--- Study material Enclosed Below ---

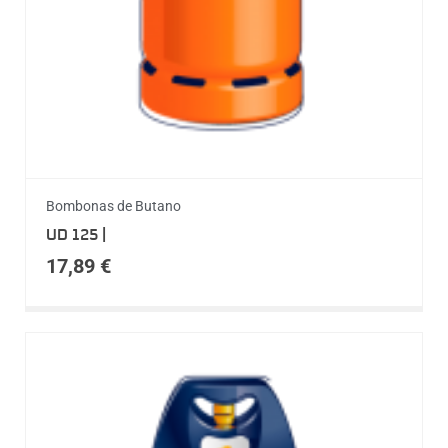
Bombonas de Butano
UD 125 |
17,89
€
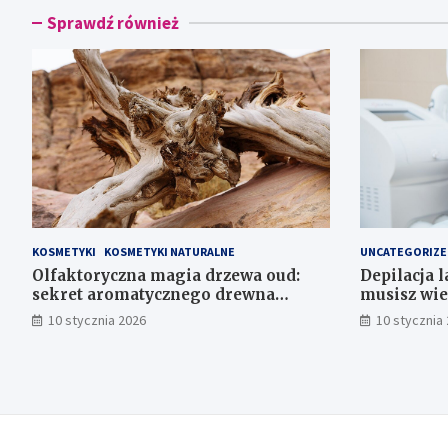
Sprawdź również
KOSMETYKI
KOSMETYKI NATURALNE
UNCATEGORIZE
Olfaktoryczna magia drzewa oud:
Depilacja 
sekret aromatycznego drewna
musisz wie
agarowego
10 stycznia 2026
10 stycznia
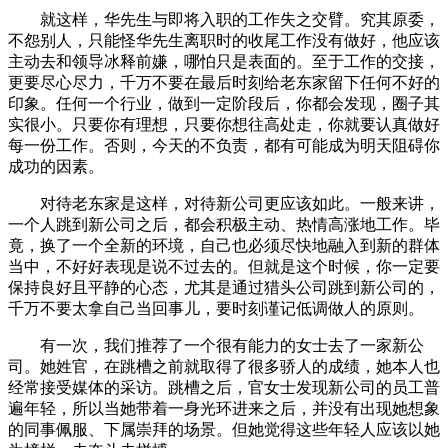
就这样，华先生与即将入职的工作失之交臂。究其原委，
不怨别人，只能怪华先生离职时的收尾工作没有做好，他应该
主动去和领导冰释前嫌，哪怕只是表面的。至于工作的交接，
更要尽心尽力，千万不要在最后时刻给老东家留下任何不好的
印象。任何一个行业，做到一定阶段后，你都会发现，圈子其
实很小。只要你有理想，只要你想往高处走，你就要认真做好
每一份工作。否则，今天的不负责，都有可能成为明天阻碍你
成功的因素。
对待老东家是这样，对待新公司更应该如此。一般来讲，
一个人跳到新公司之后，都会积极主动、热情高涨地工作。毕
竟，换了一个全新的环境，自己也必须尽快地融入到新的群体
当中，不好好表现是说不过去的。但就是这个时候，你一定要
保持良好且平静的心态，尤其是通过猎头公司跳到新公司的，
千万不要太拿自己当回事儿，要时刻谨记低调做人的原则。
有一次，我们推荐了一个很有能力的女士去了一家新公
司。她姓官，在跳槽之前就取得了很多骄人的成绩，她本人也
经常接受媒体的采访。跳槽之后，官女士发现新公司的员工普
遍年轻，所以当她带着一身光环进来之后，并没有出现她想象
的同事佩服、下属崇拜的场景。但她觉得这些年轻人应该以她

--- End of Enclosed Study material ---
--- Study material Enclosed Below ---

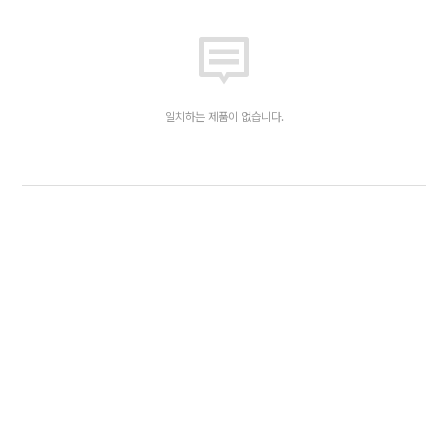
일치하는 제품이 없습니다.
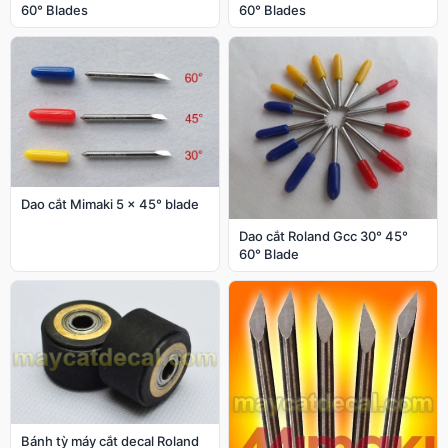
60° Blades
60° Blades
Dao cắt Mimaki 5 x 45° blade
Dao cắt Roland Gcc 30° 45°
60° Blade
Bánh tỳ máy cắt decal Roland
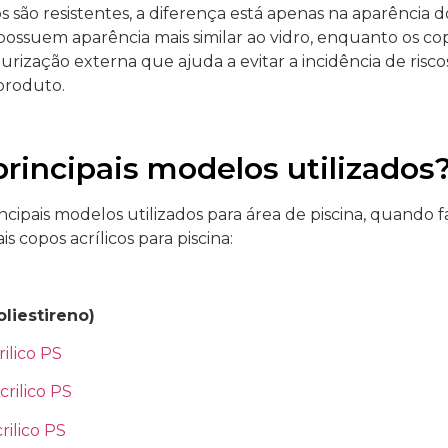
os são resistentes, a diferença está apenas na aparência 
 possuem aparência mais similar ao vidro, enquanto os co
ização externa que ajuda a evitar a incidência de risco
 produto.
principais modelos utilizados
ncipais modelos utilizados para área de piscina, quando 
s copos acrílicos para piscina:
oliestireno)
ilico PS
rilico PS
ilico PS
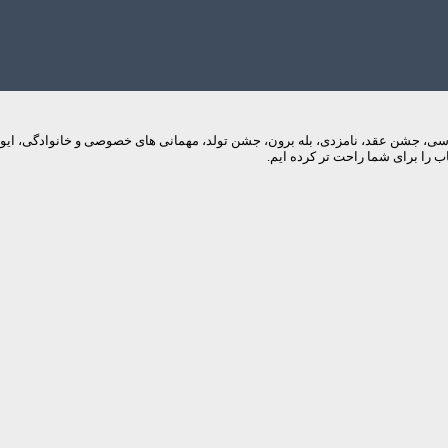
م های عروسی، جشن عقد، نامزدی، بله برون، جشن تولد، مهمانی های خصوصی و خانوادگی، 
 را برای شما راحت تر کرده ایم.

--- End of Enclosed Study material ---

**Your instructions**
Show every line of the records above that contains the word "Roland".

**Output**
Dao cắt Roland Gcc 30° 45°
Bánh tỳ máy cắt decal Roland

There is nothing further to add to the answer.